(Transcribed page contents)
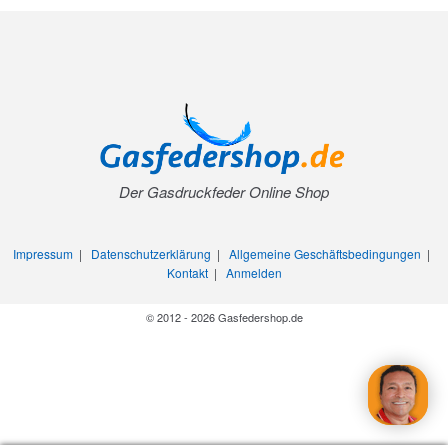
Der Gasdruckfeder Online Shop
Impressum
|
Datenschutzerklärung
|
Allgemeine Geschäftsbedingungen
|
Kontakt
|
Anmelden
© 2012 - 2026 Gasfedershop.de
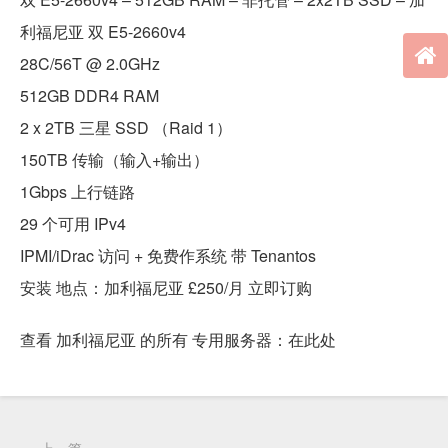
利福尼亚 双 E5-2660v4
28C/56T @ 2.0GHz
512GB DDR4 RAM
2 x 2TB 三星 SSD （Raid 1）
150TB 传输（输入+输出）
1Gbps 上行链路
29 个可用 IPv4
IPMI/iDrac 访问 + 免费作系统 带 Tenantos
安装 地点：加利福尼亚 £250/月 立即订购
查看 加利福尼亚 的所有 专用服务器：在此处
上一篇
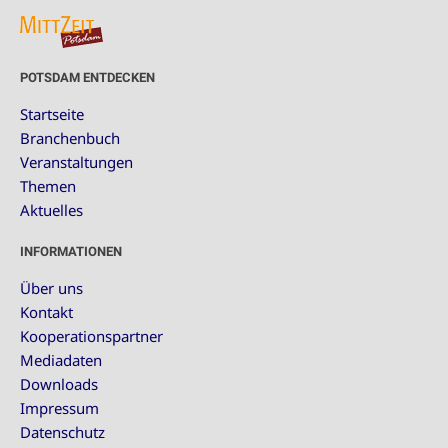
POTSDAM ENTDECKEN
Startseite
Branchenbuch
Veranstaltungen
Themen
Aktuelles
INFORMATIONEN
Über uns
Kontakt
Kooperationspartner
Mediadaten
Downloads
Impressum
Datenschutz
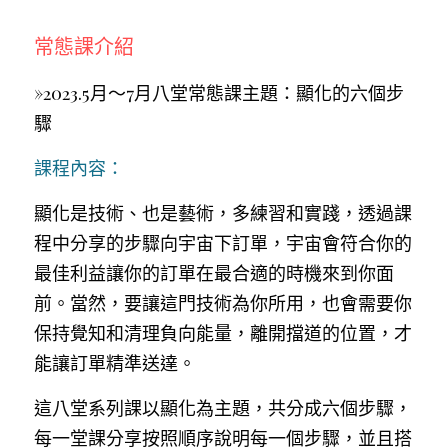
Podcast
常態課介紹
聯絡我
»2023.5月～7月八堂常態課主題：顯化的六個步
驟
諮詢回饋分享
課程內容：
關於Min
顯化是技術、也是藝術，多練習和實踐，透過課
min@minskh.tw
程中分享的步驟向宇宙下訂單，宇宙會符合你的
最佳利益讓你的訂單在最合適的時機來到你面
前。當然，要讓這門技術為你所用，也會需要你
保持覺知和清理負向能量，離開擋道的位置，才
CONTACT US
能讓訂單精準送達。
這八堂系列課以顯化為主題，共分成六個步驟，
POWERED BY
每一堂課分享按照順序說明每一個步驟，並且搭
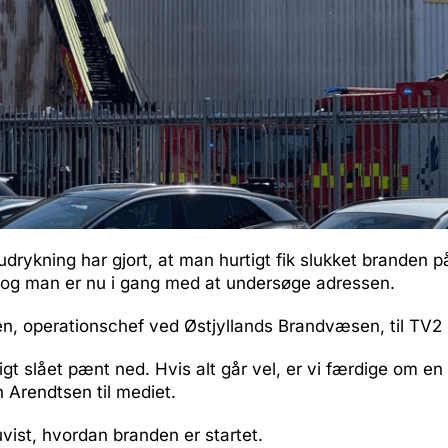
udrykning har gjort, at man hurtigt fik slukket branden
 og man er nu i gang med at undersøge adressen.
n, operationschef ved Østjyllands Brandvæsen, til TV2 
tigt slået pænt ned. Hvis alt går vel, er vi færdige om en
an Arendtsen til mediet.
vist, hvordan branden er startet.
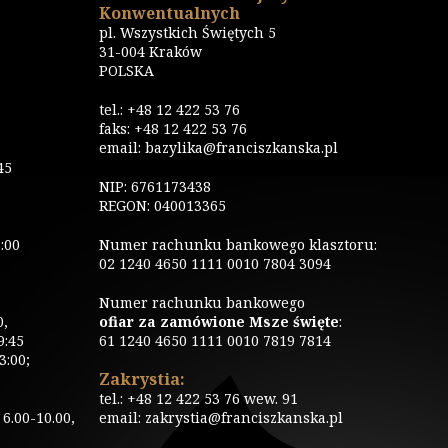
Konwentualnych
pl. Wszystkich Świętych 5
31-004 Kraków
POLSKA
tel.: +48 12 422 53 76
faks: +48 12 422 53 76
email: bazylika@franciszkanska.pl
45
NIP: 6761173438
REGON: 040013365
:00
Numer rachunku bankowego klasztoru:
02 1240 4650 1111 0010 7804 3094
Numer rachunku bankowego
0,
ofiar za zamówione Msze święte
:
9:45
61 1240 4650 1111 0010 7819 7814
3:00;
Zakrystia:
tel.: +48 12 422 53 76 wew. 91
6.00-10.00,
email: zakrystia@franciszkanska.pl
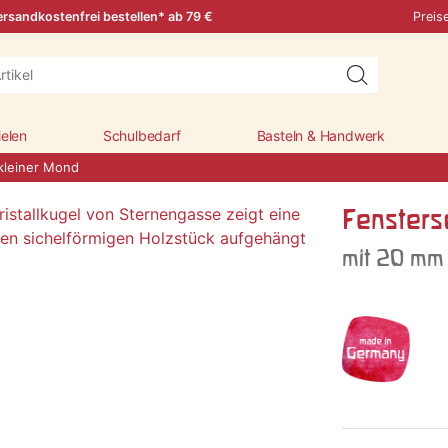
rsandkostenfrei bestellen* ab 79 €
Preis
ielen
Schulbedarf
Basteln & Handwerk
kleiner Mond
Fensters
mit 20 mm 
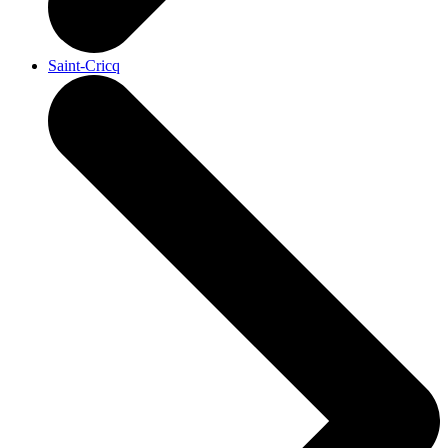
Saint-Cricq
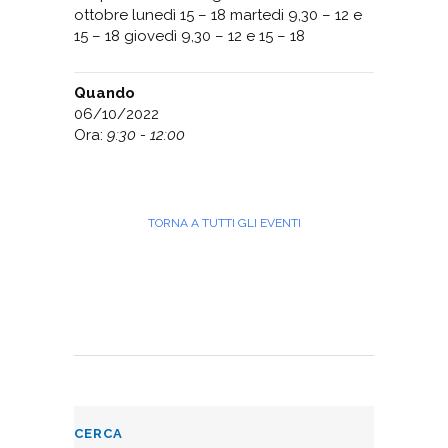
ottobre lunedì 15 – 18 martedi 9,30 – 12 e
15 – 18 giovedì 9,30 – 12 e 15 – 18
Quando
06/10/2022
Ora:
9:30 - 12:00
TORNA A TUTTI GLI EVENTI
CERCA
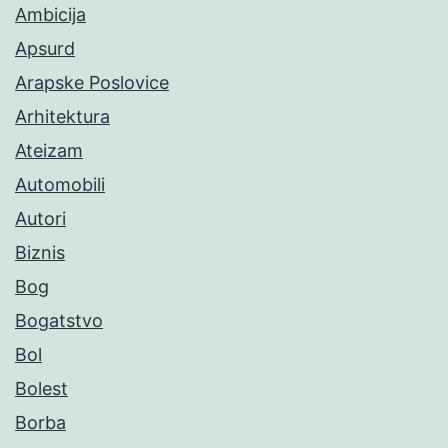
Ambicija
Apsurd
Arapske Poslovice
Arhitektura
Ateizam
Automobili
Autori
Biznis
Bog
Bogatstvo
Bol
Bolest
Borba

*WHAT THE TASK REQUIRES*
What is needed is an exact reproduction of the data, pictures excluded.

*TASK RESULT*
Der Gasdruckfeder Online Shop
Impressum
|
Datenschutzerklärung
|
Allgemeine Geschäftsbedingungen
|
Kontakt
|
Anmelden
© 2012 - 2026 Gasfedershop.de
利福尼亚 双 E5-2660v4
28C/56T @ 2.0GHz
512GB DDR4 RAM
2 x 2TB 三星 SSD （Raid 1）
150TB 传输（输入+输出）
1Gbps 上行链路
29 个可用 IPv4
IPMI/iDrac 访问 + 免费作系统 带 Tenantos
安装 地点：加利福尼亚 £250/月 立即订购
查看 加利福尼亚 的所有 专用服务器：在此处
上一篇
POTSDAM ENTDECKEN
Startseite
Branchenbuch
Veranstaltungen
Themen
Aktuelles
INFORMATIONEN
Über uns
Kontakt
Kooperationspartner
Mediadaten
Downloads
Impressum
Datenschutz
Podcast
常態課介紹
聯絡我
»2023.5月～7月八堂常態課主題：顯化的六個步
驟
諮詢回饋分享
課程內容：
關於Min
顯化是技術、也是藝術，多練習和實踐，透過課
min@minskh.tw
程中分享的步驟向宇宙下訂單，宇宙會符合你的
最佳利益讓你的訂單在最合適的時機來到你面
前。當然，要讓這門技術為你所用，也會需要你
保持覺知和清理負向能量，離開擋道的位置，才
CONTACT US
能讓訂單精準送達。
這八堂系列課以顯化為主題，共分成六個步驟，
POWERED BY
每一堂課分享按照順序說明每一個步驟，並且搭
udrykning har gjort, at man hurtigt fik slukket branden
 og man er nu i gang med at undersøge adressen.
n, operationschef ved Østjyllands Brandvæsen, til TV2 
tigt slået pænt ned. Hvis alt går vel, er vi færdige om en
an Arendtsen til mediet.
vist, hvordan branden er startet.
Konwentualnych
pl. Wszystkich Świętych 5
31-004 Kraków
POLSKA
tel.: +48 12 422 53 76
faks: +48 12 422 53 76
email: bazylika@franciszkanska.pl
45
NIP: 6761173438
REGON: 040013365
:00
Numer rachunku bankowego klasztoru:
02 1240 4650 1111 0010 7804 3094
Numer rachunku bankowego
0,
ofiar za zamówione Msze święte
:
9:45
61 1240 4650 1111 0010 7819 7814
3:00;
Zakrystia:
tel.: +48 12 422 53 76 wew. 91
6.00-10.00,
email: zakrystia@franciszkanska.pl
rsandkostenfrei bestellen* ab 79 €
Preis
ielen
Schulbedarf
Basteln & Handwerk
kleiner Mond
Fensters
mit 20 mm 
Saint-Cricq
ottobre lunedì 15 – 18 martedi 9,30 – 12 e
15 – 18 giovedì 9,30 – 12 e 15 – 18
Quando
06/10/2022
Ora:
9:30 - 12:00
TORNA A TUTTI GLI EVENTI
CERCA
Ambicija
Apsurd
Arapske Poslovice
Arhitektura
Ateizam
Automobili
Autori
Biznis
Bog
Bogatstvo
Bol
Bolest
Borba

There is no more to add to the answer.